Saranno tolti oggi dai muri di Milano i provocatori manifesti con cui il celebre fotografo Oliviero Toscani aveva salutato la settimana della moda nella città meneghina. Per sette giorni, le costole sporgenti e i seni rattrappiti della modella Isabelle Caro hanno trafitto come un pugno il gusto dei milanesi - che si saranno incredibilmente scoperti inorridire per la prima volta di fronte ad un nudo in cartellone - e l’onore di molti pensatori e benpensanti. Approvazioni, rimproveri, plausi e urla di scontento. Tanto rumore per così poco - è proprio il caso di dirlo -. Lo scopo? Combattere il male sottile dell’anoressia, a sentirne gli autori; scioccare per il gusto di farlo, a detta degli oppositori.

Sette giorni son bastati per evocare gli schizzinosi déi del buon gusto da una parte e gli ingombranti spettri della censura dall’altra. Ma oggi i cartelloni saranno ritirati non per le proteste di chi, come il sindaco Letizia Moratti, riteneva un insulto questa campagna, ma semplicemente per avvenuto decorso dello choc. "Dovevano rimanere solo una settimana, e una settimana li abbiamo lasciati", ha spiegato una delle responsabili dell’azienda committente della campagna. Già: vuoi mai che la gente si abitui all’immagine e magari le ragazzine col tempo non comincino a pensare che una taglia 38 potrebbe star loro anche bene.

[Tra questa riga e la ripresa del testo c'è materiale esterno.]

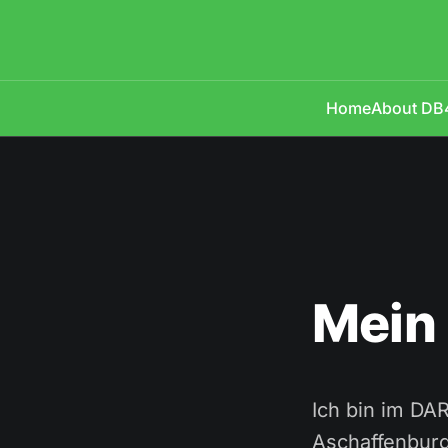
Home
About D
Mein
Ich bin im DA
Aschaffenburg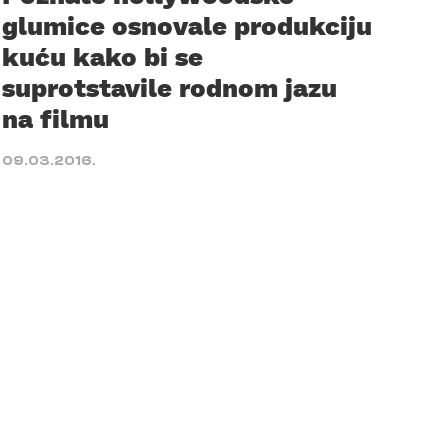
glumice osnovale produkciju
kuću kako bi se
suprotstavile rodnom jazu
na filmu
09.03.2016.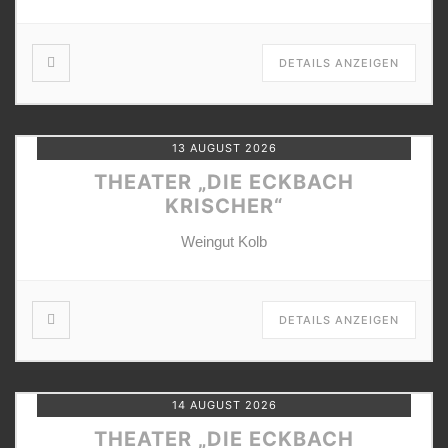
DETAILS ANZEIGEN
13 AUGUST 2026
THEATER „DIE ECKBACH
KRISCHER“
Weingut Kolb
DETAILS ANZEIGEN
14 AUGUST 2026
THEATER „DIE ECKBACH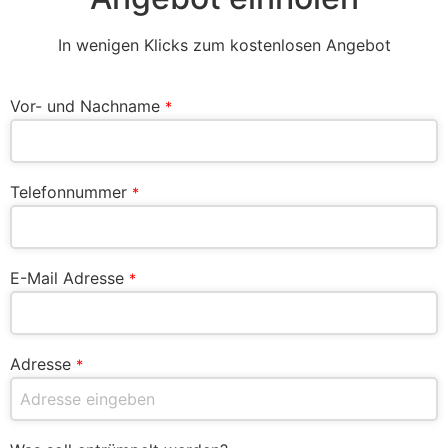
In wenigen Klicks zum kostenlosen Angebot
Vor- und Nachname
*
Telefonnummer
*
E-Mail Adresse
*
Adresse
*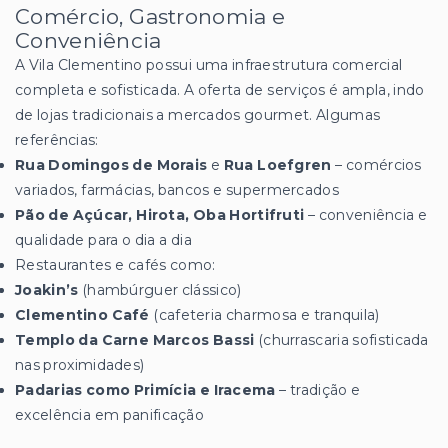
Comércio, Gastronomia e
Conveniência
A Vila Clementino possui uma infraestrutura comercial
completa e sofisticada. A oferta de serviços é ampla, indo
de lojas tradicionais a mercados gourmet. Algumas
referências:
Rua Domingos de Morais
e
Rua Loefgren
– comércios
variados, farmácias, bancos e supermercados
Pão de Açúcar, Hirota, Oba Hortifruti
– conveniência e
qualidade para o dia a dia
Restaurantes e cafés como:
Joakin’s
(hambúrguer clássico)
Clementino Café
(cafeteria charmosa e tranquila)
Templo da Carne Marcos Bassi
(churrascaria sofisticada
nas proximidades)
Padarias como Primícia e Iracema
– tradição e
excelência em panificação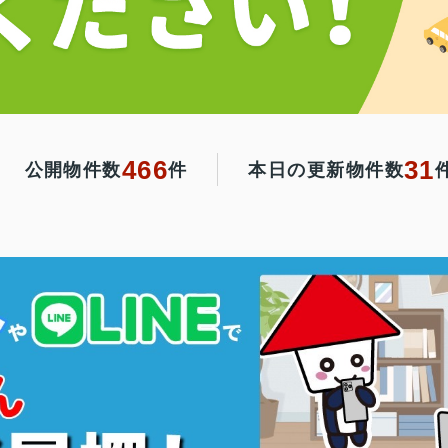
466
31
公開物件数
件
本日の更新物件数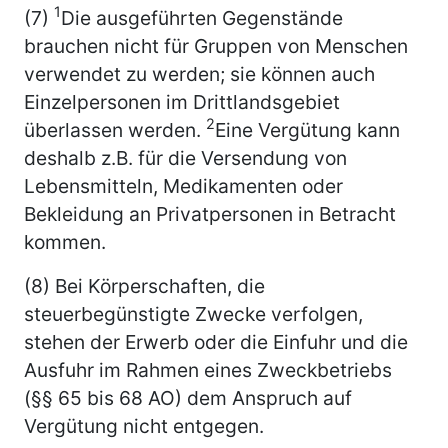
1
(7)
Die ausgeführten Gegenstände
brauchen nicht für Gruppen von Menschen
verwendet zu werden; sie können auch
Einzelpersonen im Drittlandsgebiet
2
überlassen werden.
Eine Vergütung kann
deshalb z.B. für die Versendung von
Lebensmitteln, Medikamenten oder
Bekleidung an Privatpersonen in Betracht
kommen.
(8) Bei Körperschaften, die
steuerbegünstigte Zwecke verfolgen,
stehen der Erwerb oder die Einfuhr und die
Ausfuhr im Rahmen eines Zweckbetriebs
(§§ 65 bis 68 AO) dem Anspruch auf
Vergütung nicht entgegen.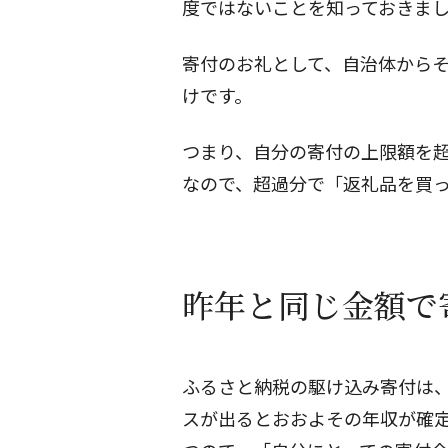
度ではないことを知っておきま
寄付のお礼として、自治体から
けです。
つまり、自分の寄付の上限額を
なので、超過分で「返礼品を買
昨年と同じ金額で
ふるさと納税の駆け込み寄付は、
スが出るとおおよその年収が確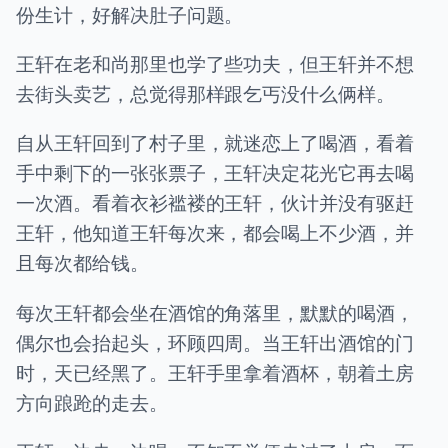
份生计，好解决肚子问题。
王轩在老和尚那里也学了些功夫，但王轩并不想
去街头卖艺，总觉得那样跟乞丐没什么俩样。
自从王轩回到了村子里，就迷恋上了喝酒，看着
手中剩下的一张张票子，王轩决定花光它再去喝
一次酒。看着衣衫褴褛的王轩，伙计并没有驱赶
王轩，他知道王轩每次来，都会喝上不少酒，并
且每次都给钱。
每次王轩都会坐在酒馆的角落里，默默的喝酒，
偶尔也会抬起头，环顾四周。当王轩出酒馆的门
时，天已经黑了。王轩手里拿着酒杯，朝着土房
方向踉跄的走去。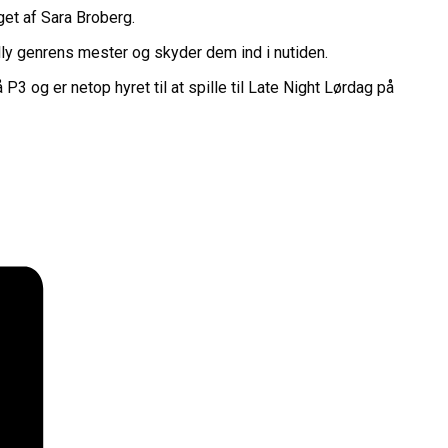
nget af Sara Broberg.
lly genrens mester og skyder dem ind i nutiden.
3 og er netop hyret til at spille til Late Night Lørdag på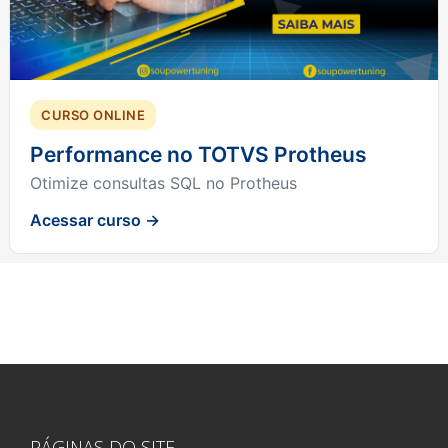
CURSO ONLINE
Performance no TOTVS Protheus
Otimize consultas SQL no Protheus
Acessar curso →
PÁGINAS DO SITE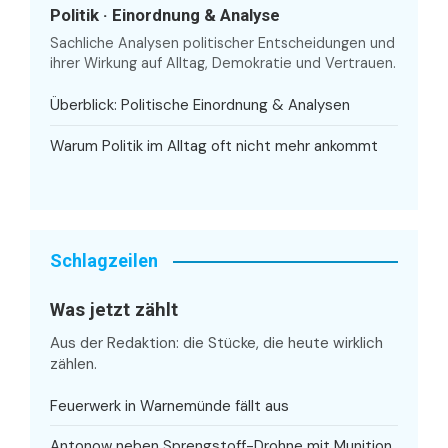
Politik · Einordnung & Analyse
Sachliche Analysen politischer Entscheidungen und
ihrer Wirkung auf Alltag, Demokratie und Vertrauen.
Überblick: Politische Einordnung & Analysen
Warum Politik im Alltag oft nicht mehr ankommt
Schlagzeilen
Was jetzt zählt
Aus der Redaktion: die Stücke, die heute wirklich
zählen.
Feuerwerk in Warnemünde fällt aus
Antonow neben Sprengstoff-Drohne mit Munition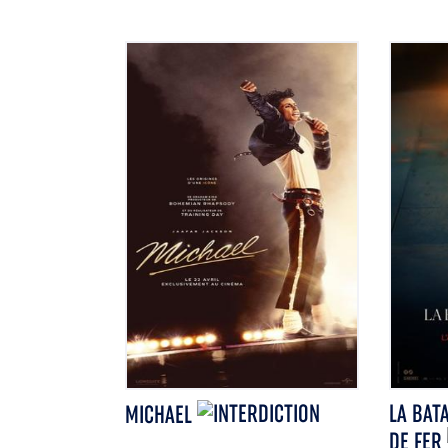
LA BATA
MICHAEL
DE FER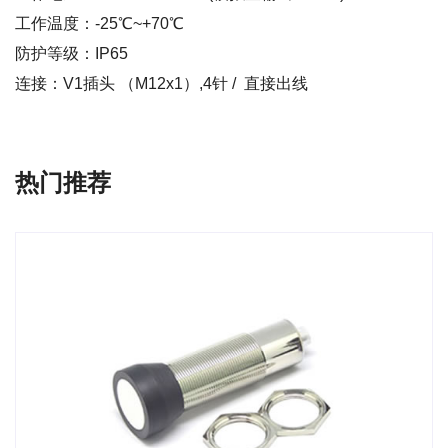
工作温度：-25℃~+70℃
防护等级：IP65
连接：V1插头 （M12x1）,4针 / 直接出线
热门推荐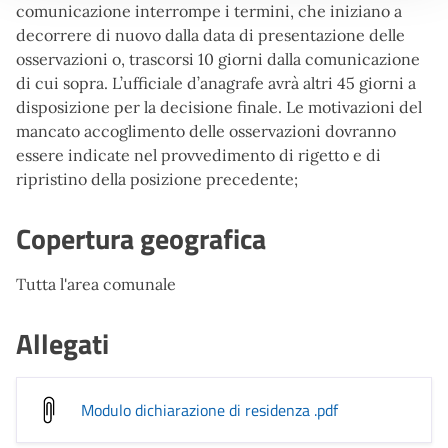
comunicazione interrompe i termini, che iniziano a
decorrere di nuovo dalla data di presentazione delle
osservazioni o, trascorsi 10 giorni dalla comunicazione
di cui sopra. L’ufficiale d’anagrafe avrà altri 45 giorni a
disposizione per la decisione finale. Le motivazioni del
mancato accoglimento delle osservazioni dovranno
essere indicate nel provvedimento di rigetto e di
ripristino della posizione precedente;
Copertura geografica
Tutta l'area comunale
Allegati
Modulo dichiarazione di residenza
.pdf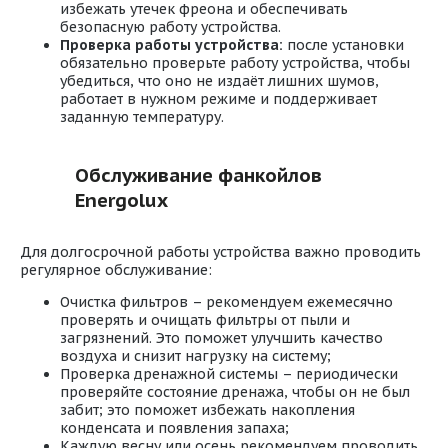
избежать утечек фреона и обеспечивать
безопасную работу устройства.
Проверка работы устройства:
после установки
обязательно проверьте работу устройства, чтобы
убедиться, что оно не издаёт лишних шумов,
работает в нужном режиме и поддерживает
заданную температуру.
Обслуживание фанкойлов
Energolux
Для долгосрочной работы устройства важно проводить
регулярное обслуживание:
Очистка фильтров – рекомендуем ежемесячно
проверять и очищать фильтры от пыли и
загрязнений. Это поможет улучшить качество
воздуха и снизит нагрузку на систему;
Проверка дренажной системы – периодически
проверяйте состояние дренажа, чтобы он не был
забит; это поможет избежать накопления
конденсата и появления запаха;
Каждую весну или осень рекомендуем проводить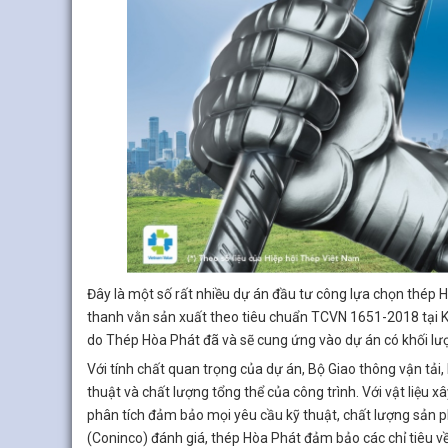
Đây là một số rất nhiều dự án đầu tư công lựa chọn thép H
thanh vằn sản xuất theo tiêu chuẩn TCVN 1651-2018 tại 
do Thép Hòa Phát đã và sẽ cung ứng vào dự án có khối lư
Với tính chất quan trọng của dự án, Bộ Giao thông vận tả
thuật và chất lượng tổng thể của công trình. Với vật liệu
phân tích đảm bảo mọi yêu cầu kỹ thuật, chất lượng sản ph
(Coninco) đánh giá, thép Hòa Phát đảm bảo các chỉ tiêu về 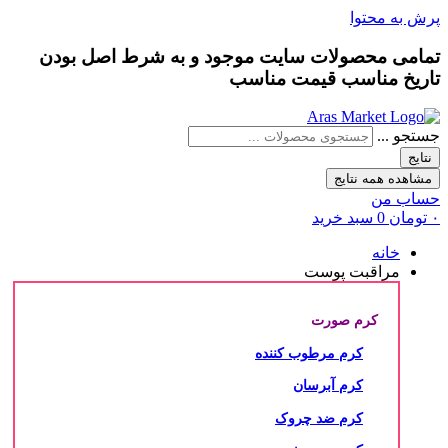
پرش به محتوا
تمامی محصولات سایت موجود و به شرط
اصل بودن
تاریخ مناسب
قیمت مناسب
جستجو ...
نتایج
مشاهده همه نتایج
حساب من
۰
تومان
0
سبد خرید
خانه
مراقبت پوست
کرم صورت
کرم مرطوب کننده
کرم آبرسان
کرم ضد چروک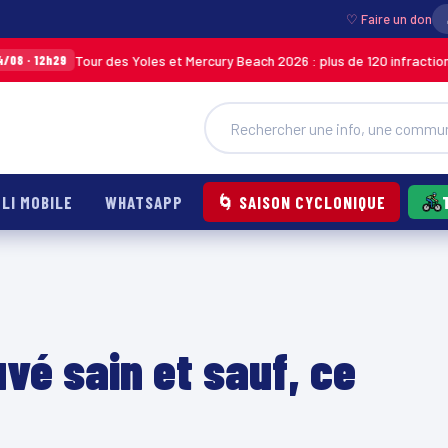
♡ Faire un don
Tour des Yoles et Mercury Beach 2026 : plus de 120 infractions relevées lo
LI MOBILE
WHATSAPP
🌀 SAISON CYCLONIQUE
uvé sain et sauf, ce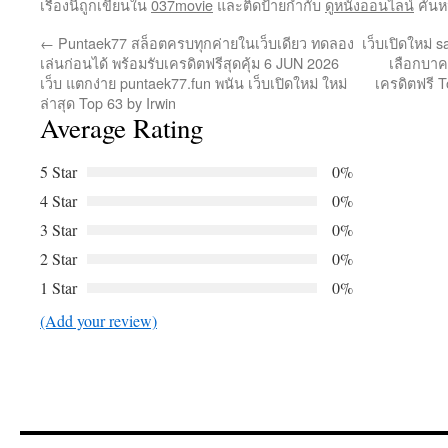
เรื่องนี้ถูกเขียนใน
037movie
และติดป้ายกำกับ
ดูหนังออนไลน์
คั่น
←
Puntaek77 สล็อตครบทุกค่ายในเว็บเดียว ทดลอง
เว็บเปิดใหม่
เล่นก่อนได้ พร้อมรับเครดิตฟรีสุดคุ้ม 6 JUN 2026
เลือกบาค
เว็บ แตกง่าย puntaek77.fun พนัน เว็บเปิดใหม่ ใหม่
เครดิตฟรี 
ล่าสุด Top 63 by Irwin
Average Rating
5 Star
0%
4 Star
0%
3 Star
0%
2 Star
0%
1 Star
0%
(Add your review)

Chiuso il sipario, arriviamo al nocciolo della questione: la campagna di Toscani è provocazione sterile o positiva? E’ servita per la battaglia all’anoressia o ha solo inacidito l’aria intorno ad un tema delicato? Insomma: il pugno ha colpito lo stomaco, ricordando che anch’esso deve alimentarsi, o solo l’occhio? Toscani è un publicitario troppo esperto per non sapere che con l’orrore non si fa pubblicità. Fai vedere un bimbo denutrito africano e, invece che spedire aiuti, la gente volgerà la testa dall’altra parte. Allora è provocazione, ma è provocazione positiva? Un urlo disperato che serve almeno ad attirare l’attenzione?

Con questa campagna il fotrografo milanese ha dimostrato di credere fermamente in un concetto di bellezza e di gusto universale, più che nella potenza di un modello proposto. Il che è curioso, se ci si pensa, data il personaggio in questione. Toscani ha ritenuto che la gente, le ragazze, avrebbero rispettato più il senso del gusto che sentivano attorno a sè rispetto all’ideale proposto dalla passerella. Ma è davvero così? Una ragazza che vuole dimagrire in maniera paurosa vuole farlo davvero per piacere, che so, al propio fidanzato? Oppure lo fa per somigliare, per diventare come chi sfila, come chi campeggia nelle riviste patinate o, appunto, nei cartelloni? Il ritiro delle immagini dopo appena una settimana ha dato da solo una risposta chiara al quesito.

Per provocare, si rischia di promuovere. E intanto, mentre il ministro Livia Turco approvava e la Moratti si indignava, mentre Sgarbi apprezzava e la Melandri storceva il naso, il modello transoceanico Britney Spears veniva distrutto sui giornali e sulle tv di tutto il mondo per la sua raccapricciante prestazione agli Mtv Music Awards. La sua vergogna, a detta di tutti? Non tanto di essere incapace di ballare o cantare, ma di essere grassa.